Make an exact copy of every entry below, with the pictures left out.

** Opening DATA SHOWN block **

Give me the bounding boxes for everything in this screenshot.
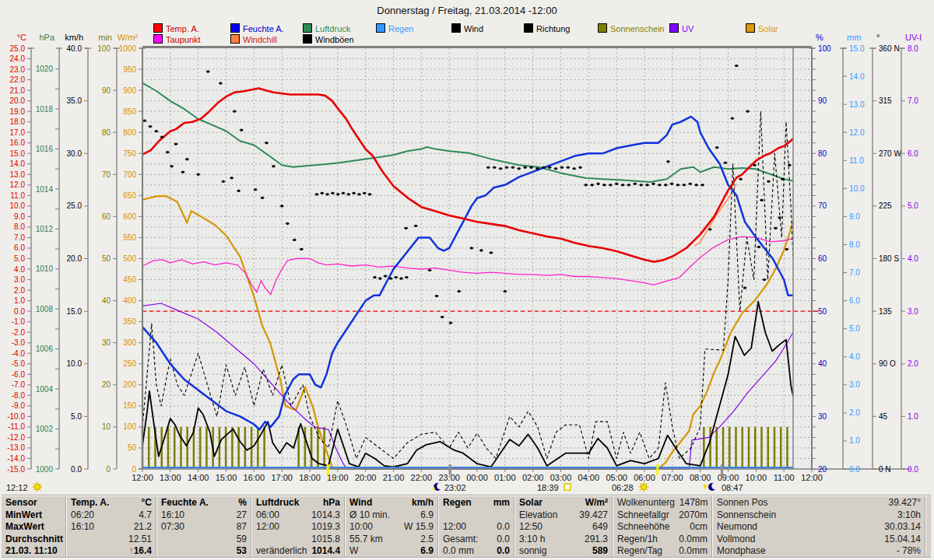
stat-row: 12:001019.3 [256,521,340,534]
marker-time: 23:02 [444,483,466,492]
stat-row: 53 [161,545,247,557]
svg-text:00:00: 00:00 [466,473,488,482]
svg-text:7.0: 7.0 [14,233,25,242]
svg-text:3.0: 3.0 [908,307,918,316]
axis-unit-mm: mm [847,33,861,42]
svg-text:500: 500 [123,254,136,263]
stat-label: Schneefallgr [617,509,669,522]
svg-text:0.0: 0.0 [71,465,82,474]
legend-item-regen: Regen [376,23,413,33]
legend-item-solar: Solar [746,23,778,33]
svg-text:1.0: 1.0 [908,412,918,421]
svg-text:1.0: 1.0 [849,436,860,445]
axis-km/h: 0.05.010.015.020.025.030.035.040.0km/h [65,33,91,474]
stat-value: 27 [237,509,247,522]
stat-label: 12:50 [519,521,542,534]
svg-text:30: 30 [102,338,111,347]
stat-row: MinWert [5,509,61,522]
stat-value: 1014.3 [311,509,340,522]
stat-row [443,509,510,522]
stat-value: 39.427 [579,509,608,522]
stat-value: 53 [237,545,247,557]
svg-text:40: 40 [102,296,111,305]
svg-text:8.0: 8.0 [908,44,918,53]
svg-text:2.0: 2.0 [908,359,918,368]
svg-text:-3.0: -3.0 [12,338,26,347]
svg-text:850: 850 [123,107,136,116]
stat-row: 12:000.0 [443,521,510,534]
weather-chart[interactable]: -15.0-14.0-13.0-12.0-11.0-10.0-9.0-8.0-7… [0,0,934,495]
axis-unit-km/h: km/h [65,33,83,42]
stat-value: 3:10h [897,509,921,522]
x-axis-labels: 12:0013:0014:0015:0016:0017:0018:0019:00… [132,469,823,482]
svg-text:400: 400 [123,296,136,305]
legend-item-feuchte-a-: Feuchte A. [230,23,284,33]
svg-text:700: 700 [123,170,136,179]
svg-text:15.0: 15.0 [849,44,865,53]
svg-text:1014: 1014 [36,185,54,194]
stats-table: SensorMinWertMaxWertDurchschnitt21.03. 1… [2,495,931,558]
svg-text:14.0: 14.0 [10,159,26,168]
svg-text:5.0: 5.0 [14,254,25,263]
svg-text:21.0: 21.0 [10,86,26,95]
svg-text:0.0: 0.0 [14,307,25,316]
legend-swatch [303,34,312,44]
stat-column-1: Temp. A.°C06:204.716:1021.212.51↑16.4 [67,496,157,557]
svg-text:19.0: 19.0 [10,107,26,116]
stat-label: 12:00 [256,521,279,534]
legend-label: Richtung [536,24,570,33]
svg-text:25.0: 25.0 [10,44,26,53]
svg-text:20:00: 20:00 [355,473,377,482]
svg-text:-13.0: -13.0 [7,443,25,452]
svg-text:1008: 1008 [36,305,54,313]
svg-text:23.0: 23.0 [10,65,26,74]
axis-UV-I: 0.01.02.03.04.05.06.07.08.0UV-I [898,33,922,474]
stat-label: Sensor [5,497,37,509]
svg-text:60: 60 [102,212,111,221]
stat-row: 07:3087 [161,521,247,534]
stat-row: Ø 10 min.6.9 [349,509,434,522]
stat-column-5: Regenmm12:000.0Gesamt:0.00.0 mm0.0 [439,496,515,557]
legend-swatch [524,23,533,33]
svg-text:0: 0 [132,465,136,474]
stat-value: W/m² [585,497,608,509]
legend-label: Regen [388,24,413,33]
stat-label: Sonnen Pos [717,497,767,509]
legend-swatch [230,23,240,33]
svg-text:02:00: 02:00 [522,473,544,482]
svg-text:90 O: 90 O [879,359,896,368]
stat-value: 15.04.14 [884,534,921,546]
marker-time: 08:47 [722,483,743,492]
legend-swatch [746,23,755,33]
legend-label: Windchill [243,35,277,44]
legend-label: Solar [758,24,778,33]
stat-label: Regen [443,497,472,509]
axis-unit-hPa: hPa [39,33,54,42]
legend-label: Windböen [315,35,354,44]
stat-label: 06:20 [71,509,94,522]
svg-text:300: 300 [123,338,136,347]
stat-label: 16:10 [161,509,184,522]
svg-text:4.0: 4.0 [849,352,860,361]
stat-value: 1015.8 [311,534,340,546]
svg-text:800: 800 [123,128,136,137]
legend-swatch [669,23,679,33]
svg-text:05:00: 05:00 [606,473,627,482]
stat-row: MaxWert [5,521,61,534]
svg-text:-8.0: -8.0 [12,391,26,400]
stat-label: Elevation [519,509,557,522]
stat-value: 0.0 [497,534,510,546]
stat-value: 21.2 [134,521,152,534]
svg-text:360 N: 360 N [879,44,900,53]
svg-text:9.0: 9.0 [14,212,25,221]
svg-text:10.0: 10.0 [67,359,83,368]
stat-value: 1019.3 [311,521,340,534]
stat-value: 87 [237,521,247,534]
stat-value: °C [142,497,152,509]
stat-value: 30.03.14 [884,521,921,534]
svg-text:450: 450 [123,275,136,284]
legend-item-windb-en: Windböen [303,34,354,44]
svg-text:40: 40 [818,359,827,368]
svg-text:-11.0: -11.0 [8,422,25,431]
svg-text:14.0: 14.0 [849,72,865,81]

** Closing DATA SHOWN block **

• **RESPONSE AREA**:
Give me the bounding boxes for everything in this screenshot.
stat-row: 12:001019.3 [256,521,340,534]
marker-time: 23:02 [444,483,466,492]
stat-row: 53 [161,545,247,557]
svg-text:00:00: 00:00 [466,473,488,482]
svg-text:7.0: 7.0 [14,233,25,242]
svg-text:3.0: 3.0 [908,307,918,316]
axis-unit-mm: mm [847,33,861,42]
svg-text:500: 500 [123,254,136,263]
stat-label: Schneefallgr [617,509,669,522]
svg-text:0.0: 0.0 [71,465,82,474]
legend-item-regen: Regen [376,23,413,33]
legend-item-solar: Solar [746,23,778,33]
svg-text:1.0: 1.0 [908,412,918,421]
svg-text:1.0: 1.0 [849,436,860,445]
axis-km/h: 0.05.010.015.020.025.030.035.040.0km/h [65,33,91,474]
stat-value: 27 [237,509,247,522]
stat-label: 12:50 [519,521,542,534]
svg-text:30: 30 [102,338,111,347]
stat-row: MinWert [5,509,61,522]
stat-value: 1014.3 [311,509,340,522]
stat-row [443,509,510,522]
stat-value: 39.427 [579,509,608,522]
stat-value: 53 [237,545,247,557]
svg-text:40: 40 [102,296,111,305]
svg-text:8.0: 8.0 [908,44,918,53]
svg-text:2.0: 2.0 [908,359,918,368]
svg-text:-3.0: -3.0 [12,338,26,347]
svg-text:850: 850 [123,107,136,116]
stat-row: 12:000.0 [443,521,510,534]
weather-chart[interactable]: -15.0-14.0-13.0-12.0-11.0-10.0-9.0-8.0-7… [0,0,934,495]
axis-unit-km/h: km/h [65,33,83,42]
stat-value: 3:10h [897,509,921,522]
x-axis-labels: 12:0013:0014:0015:0016:0017:0018:0019:00… [132,469,823,482]
svg-text:400: 400 [123,296,136,305]
legend-item-feuchte-a-: Feuchte A. [230,23,284,33]
svg-text:700: 700 [123,170,136,179]
svg-text:15.0: 15.0 [849,44,865,53]
svg-text:1014: 1014 [36,185,54,194]
stats-table: SensorMinWertMaxWertDurchschnitt21.03. 1… [2,495,931,558]
svg-text:14.0: 14.0 [10,159,26,168]
svg-text:5.0: 5.0 [14,254,25,263]
svg-text:21.0: 21.0 [10,86,26,95]
svg-text:0.0: 0.0 [14,307,25,316]
legend-swatch [303,34,312,44]
stat-column-1: Temp. A.°C06:204.716:1021.212.51↑16.4 [67,496,157,557]
svg-text:19.0: 19.0 [10,107,26,116]
stat-label: 12:00 [256,521,279,534]
legend-label: Richtung [536,24,570,33]
svg-text:25.0: 25.0 [10,44,26,53]
svg-text:20:00: 20:00 [355,473,377,482]
svg-text:-13.0: -13.0 [7,443,25,452]
svg-text:1008: 1008 [36,305,54,313]
svg-text:23.0: 23.0 [10,65,26,74]
axis-UV-I: 0.01.02.03.04.05.06.07.08.0UV-I [898,33,922,474]
stat-label: Sensor [5,497,37,509]
svg-text:60: 60 [102,212,111,221]
stat-row: 07:3087 [161,521,247,534]
stat-row: Ø 10 min.6.9 [349,509,434,522]
stat-column-5: Regenmm12:000.0Gesamt:0.00.0 mm0.0 [439,496,515,557]
legend-swatch [524,23,533,33]
svg-text:0: 0 [132,465,136,474]
stat-value: W/m² [585,497,608,509]
legend-label: Regen [388,24,413,33]
stat-label: Sonnen Pos [717,497,767,509]
legend-swatch [230,23,240,33]
svg-text:02:00: 02:00 [522,473,544,482]
svg-text:90 O: 90 O [879,359,896,368]
stat-value: 15.04.14 [884,534,921,546]
marker-time: 08:47 [722,483,743,492]
legend-swatch [746,23,755,33]
legend-label: Windchill [243,35,277,44]
legend-label: Solar [758,24,778,33]
stat-label: Regen [443,497,472,509]
axis-unit-hPa: hPa [39,33,54,42]
legend-label: Windböen [315,35,354,44]
stat-label: 06:20 [71,509,94,522]
svg-text:300: 300 [123,338,136,347]
stat-label: 16:10 [161,509,184,522]
svg-text:4.0: 4.0 [849,352,860,361]
stat-value: 1015.8 [311,534,340,546]
svg-text:800: 800 [123,128,136,137]
legend-swatch [669,23,679,33]
svg-text:05:00: 05:00 [606,473,627,482]
stat-row: MaxWert [5,521,61,534]
svg-text:-8.0: -8.0 [12,391,26,400]
stat-label: Elevation [519,509,557,522]
stat-value: 0.0 [497,534,510,546]
stat-value: 21.2 [134,521,152,534]
svg-text:360 N: 360 N [879,44,900,53]
svg-text:9.0: 9.0 [14,212,25,221]
svg-text:10.0: 10.0 [67,359,83,368]
stat-value: 1019.3 [311,521,340,534]
stat-value: 87 [237,521,247,534]
stat-value: °C [142,497,152,509]
stat-value: 30.03.14 [884,521,921,534]
svg-text:450: 450 [123,275,136,284]
legend-item-windb-en: Windböen [303,34,354,44]
svg-text:40: 40 [818,359,827,368]
svg-text:-11.0: -11.0 [8,422,25,431]
svg-text:14.0: 14.0 [849,72,865,81]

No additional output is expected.